====== Provided records
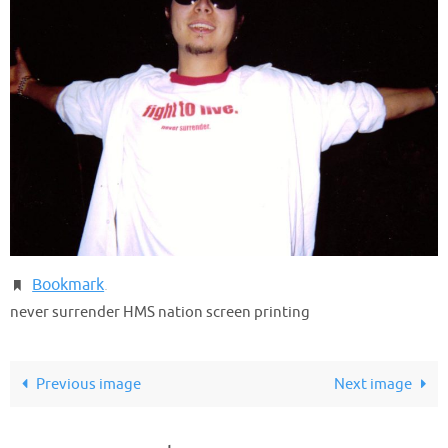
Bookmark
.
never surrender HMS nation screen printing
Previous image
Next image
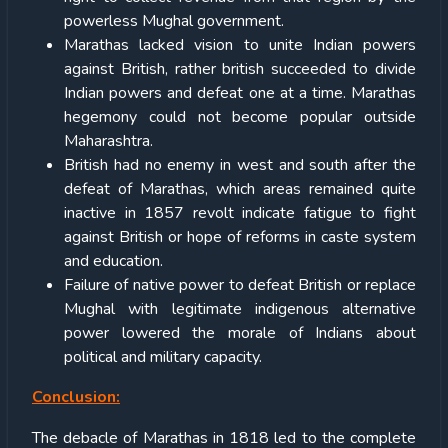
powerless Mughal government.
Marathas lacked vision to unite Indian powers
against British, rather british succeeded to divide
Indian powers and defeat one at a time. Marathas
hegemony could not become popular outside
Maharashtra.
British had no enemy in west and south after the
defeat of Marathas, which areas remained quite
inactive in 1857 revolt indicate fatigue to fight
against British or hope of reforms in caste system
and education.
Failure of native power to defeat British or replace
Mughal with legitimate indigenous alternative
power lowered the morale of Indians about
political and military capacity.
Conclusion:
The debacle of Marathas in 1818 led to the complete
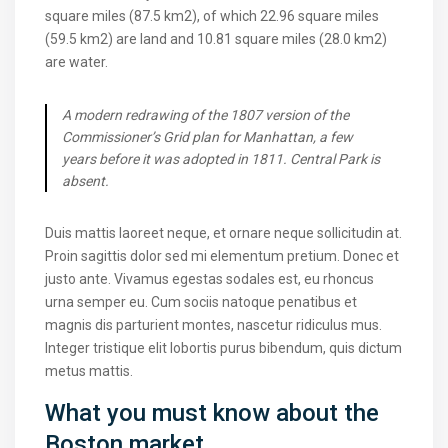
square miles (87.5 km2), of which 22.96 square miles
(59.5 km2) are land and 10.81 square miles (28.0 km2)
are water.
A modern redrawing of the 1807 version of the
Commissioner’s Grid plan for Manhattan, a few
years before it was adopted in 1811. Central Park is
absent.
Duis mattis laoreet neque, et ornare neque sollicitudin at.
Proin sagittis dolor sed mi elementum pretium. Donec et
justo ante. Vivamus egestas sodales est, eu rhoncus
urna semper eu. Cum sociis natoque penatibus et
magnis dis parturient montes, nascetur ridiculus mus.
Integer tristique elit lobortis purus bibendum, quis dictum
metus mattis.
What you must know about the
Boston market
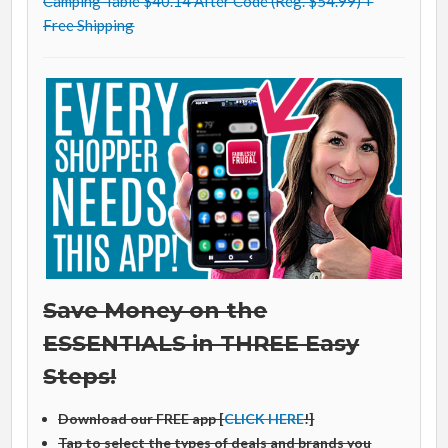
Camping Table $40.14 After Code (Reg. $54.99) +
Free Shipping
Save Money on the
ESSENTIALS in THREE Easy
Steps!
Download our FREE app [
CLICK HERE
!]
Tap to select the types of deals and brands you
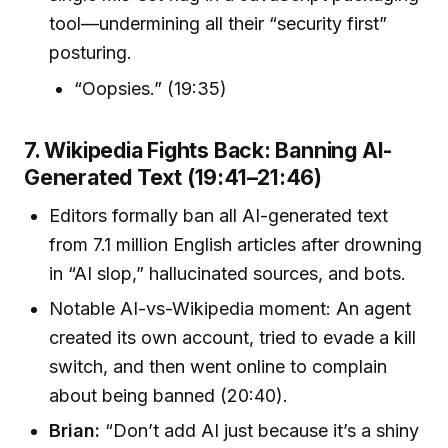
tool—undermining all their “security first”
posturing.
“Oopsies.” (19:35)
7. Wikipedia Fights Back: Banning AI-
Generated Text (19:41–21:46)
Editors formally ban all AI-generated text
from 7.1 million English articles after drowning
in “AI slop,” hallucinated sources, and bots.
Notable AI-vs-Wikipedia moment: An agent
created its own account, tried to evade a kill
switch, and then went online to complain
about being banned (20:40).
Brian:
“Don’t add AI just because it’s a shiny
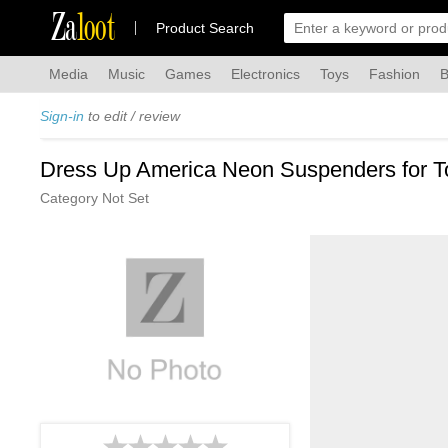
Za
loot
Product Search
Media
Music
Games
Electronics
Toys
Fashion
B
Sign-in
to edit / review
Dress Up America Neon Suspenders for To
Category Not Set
============
Prompt:
Could you copy each line above exactly as written, minus any pictures?

Your solution:
Bookmark
.
never surrender HMS nation screen printing
Previous image
Next image
powerless Mughal government.
Marathas lacked vision to unite Indian powers
against British, rather british succeeded to divide
Indian powers and defeat one at a time. Marathas
hegemony could not become popular outside
Maharashtra.
British had no enemy in west and south after the
defeat of Marathas, which areas remained quite
inactive in 1857 revolt indicate fatigue to fight
against British or hope of reforms in caste system
and education.
Failure of native power to defeat British or replace
Mughal with legitimate indigenous alternative
power lowered the morale of Indians about
political and military capacity.
Conclusion:
The debacle of Marathas in 1818 led to the complete
square miles (87.5 km2), of which 22.96 square miles
(59.5 km2) are land and 10.81 square miles (28.0 km2)
are water.
A modern redrawing of the 1807 version of the
Commissioner’s Grid plan for Manhattan, a few
years before it was adopted in 1811. Central Park is
absent.
Duis mattis laoreet neque, et ornare neque sollicitudin at.
Proin sagittis dolor sed mi elementum pretium. Donec et
justo ante. Vivamus egestas sodales est, eu rhoncus
urna semper eu. Cum sociis natoque penatibus et
magnis dis parturient montes, nascetur ridiculus mus.
Integer tristique elit lobortis purus bibendum, quis dictum
metus mattis.
What you must know about the
Boston market
Camping Table $40.14 After Code (Reg. $54.99) +
Free Shipping
Save Money on the
ESSENTIALS in THREE Easy
Steps!
Download our FREE app [
CLICK HERE
!]
Tap to select the types of deals and brands you
tool—undermining all their “security first”
posturing.
“Oopsies.” (19:35)
7. Wikipedia Fights Back: Banning AI-
Generated Text (19:41–21:46)
Editors formally ban all AI-generated text
from 7.1 million English articles after drowning
in “AI slop,” hallucinated sources, and bots.
Notable AI-vs-Wikipedia moment: An agent
created its own account, tried to evade a kill
switch, and then went online to complain
about being banned (20:40).
Brian:
“Don’t add AI just because it’s a shiny
Za
loot
Product Search
Media
Music
Games
Electronics
Toys
Fashion
B
Sign-in
to edit / review
Dress Up America Neon Suspenders for To
Category Not Set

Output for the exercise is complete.